Os desafios não paravam por ali, na verdade estavam apenas começando! Com a melhora do tratamento cirúrgico, médicos e pacientes começavam a conviver com algo, na época, inesperado: as chamadas recidivas a distância do tumor. Gânglios linfáticos, ossos, pulmões, fígado e cérebro passaram a vitimizar as mulheres, o que logicamente voltou a despertar a atenção de pesquisadores, num momento onde ainda se iniciavam os primeiros estudos com o uso da quimioterapia no período de pós-II Guerra Mundial.
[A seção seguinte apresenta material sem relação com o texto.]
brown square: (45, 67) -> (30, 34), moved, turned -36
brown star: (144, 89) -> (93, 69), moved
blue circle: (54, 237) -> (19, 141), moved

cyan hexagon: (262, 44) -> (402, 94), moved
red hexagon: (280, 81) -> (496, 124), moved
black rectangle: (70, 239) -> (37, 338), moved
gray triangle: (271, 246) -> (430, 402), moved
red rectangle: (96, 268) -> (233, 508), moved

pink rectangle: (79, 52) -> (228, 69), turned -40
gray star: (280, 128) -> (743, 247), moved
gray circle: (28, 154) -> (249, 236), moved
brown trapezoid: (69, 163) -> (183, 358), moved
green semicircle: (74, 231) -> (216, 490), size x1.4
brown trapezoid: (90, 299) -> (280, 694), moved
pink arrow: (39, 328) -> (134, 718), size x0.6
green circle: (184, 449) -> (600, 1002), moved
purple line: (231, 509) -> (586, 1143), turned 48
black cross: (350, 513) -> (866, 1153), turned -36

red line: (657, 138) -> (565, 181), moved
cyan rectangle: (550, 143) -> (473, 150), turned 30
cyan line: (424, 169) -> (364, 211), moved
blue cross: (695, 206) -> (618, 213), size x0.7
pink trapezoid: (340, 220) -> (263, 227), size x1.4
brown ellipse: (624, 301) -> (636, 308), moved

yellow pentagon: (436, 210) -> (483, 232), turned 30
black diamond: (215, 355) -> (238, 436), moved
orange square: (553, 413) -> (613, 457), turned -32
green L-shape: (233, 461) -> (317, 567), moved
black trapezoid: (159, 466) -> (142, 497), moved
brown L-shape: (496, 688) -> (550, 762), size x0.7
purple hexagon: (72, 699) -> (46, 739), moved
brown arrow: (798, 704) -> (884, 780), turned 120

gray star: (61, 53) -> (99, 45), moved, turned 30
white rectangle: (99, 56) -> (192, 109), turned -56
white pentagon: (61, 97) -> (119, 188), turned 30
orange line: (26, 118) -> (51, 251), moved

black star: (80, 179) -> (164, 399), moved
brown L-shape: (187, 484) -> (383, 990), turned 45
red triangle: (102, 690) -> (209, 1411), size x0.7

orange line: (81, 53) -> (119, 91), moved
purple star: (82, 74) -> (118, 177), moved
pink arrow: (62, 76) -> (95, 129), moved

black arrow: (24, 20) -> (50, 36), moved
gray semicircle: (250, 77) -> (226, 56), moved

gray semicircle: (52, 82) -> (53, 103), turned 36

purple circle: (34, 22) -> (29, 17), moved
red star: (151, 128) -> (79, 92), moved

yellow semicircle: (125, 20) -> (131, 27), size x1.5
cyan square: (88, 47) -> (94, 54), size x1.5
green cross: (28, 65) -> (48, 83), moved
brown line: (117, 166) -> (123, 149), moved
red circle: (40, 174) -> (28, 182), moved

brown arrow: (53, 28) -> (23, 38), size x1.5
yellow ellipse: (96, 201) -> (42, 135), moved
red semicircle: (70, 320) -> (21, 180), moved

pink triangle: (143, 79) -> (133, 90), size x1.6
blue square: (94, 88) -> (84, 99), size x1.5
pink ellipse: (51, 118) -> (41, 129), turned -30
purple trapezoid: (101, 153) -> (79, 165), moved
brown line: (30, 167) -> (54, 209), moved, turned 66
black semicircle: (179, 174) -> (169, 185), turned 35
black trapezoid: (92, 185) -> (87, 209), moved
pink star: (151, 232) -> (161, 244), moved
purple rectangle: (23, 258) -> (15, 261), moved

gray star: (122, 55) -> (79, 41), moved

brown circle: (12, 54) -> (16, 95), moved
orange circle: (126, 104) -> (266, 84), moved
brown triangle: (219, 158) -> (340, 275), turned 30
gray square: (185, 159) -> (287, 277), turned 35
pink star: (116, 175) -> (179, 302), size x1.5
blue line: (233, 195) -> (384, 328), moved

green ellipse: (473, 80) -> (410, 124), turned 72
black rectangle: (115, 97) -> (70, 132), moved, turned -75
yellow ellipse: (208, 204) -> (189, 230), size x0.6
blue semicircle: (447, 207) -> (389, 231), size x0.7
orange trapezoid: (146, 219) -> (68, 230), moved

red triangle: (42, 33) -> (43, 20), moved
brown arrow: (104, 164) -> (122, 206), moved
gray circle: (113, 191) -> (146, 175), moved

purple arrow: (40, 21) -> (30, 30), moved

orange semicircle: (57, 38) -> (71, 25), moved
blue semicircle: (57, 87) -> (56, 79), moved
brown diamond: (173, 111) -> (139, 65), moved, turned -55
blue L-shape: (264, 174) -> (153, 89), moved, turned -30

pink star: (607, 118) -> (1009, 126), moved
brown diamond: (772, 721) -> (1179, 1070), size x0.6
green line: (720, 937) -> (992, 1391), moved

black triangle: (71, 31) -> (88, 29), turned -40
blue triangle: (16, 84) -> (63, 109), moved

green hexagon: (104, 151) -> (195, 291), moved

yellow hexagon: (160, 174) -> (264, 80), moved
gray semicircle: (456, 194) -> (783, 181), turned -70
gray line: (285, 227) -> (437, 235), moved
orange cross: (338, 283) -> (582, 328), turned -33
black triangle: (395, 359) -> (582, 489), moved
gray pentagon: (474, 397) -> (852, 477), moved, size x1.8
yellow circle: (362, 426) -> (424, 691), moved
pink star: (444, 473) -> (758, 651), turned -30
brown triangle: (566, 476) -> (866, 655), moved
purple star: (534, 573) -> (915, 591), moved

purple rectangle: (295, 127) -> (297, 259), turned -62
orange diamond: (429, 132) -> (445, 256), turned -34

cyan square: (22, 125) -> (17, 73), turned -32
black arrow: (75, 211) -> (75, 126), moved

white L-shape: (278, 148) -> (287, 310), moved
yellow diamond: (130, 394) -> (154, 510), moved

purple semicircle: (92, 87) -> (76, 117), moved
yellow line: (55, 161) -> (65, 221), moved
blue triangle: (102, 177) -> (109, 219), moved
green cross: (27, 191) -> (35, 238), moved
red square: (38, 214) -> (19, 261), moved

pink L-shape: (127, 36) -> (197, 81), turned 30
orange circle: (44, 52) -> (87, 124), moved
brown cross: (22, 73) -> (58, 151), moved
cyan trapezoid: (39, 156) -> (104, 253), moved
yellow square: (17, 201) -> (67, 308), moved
O advento do uso do hormônio e da quimioterapia, seja realizada antes ou após a cirurgia, foi certamente outro grande ponto de avanço histórico na área. Estudos recentes continuam comprovando que, quando corretamente indicadas, essas estratégias promovem maiores chances de cura e devem sempre fazer parte das discussões médicas multidisciplinares nos casos de câncer de mama, envolvendo pacientes, cirurgiões e oncologistas.

Inovações tecnológicas como o desenvolvimento de métodos de diagnóstico precoce, exames de imagem mais detalhados, técnicas mais refinadas de radioterapia, melhor suporte ao tratamento quimioterápico e surgimento de novas medicações vêm possibilitando que essa luta se torne mais "justa".

Logicamente, graças ao esforço da população feminina em tornar esta causa uma prioridade para investimentos do governo e de laboratórios farmacêuticos e a conscientização de múltiplos segmentos da sociedade e da comunidade científica quanto a sua relevância, hoje conseguimos atingir índices de sobrevida em cinco anos para tumores localmente avançados que ultrapassam os 70% e, nos casos de tumores precoces, possibilitamos tratamentos com taxas de 94% a 97% de chance de cura com terapias cada vez mais personalizadas.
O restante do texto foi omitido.